### DESCRIPTION OF THE TASK
From the line with "Green Hajj Bisa" down to the final line of the material below, quote every line exactly and leave out all lines before it.

### INPUT DATA
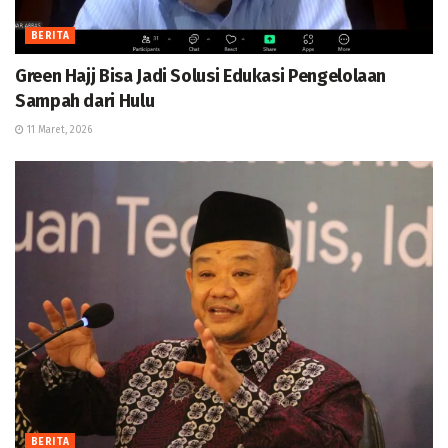
BERITA
Green Hajj Bisa Jadi Solusi Edukasi Pengelolaan
Sampah dari Hulu
11 Maret, 2026
BERITA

### RESULT BELOW
Green Hajj Bisa Jadi Solusi Edukasi Pengelolaan
Sampah dari Hulu
11 Maret, 2026
BERITA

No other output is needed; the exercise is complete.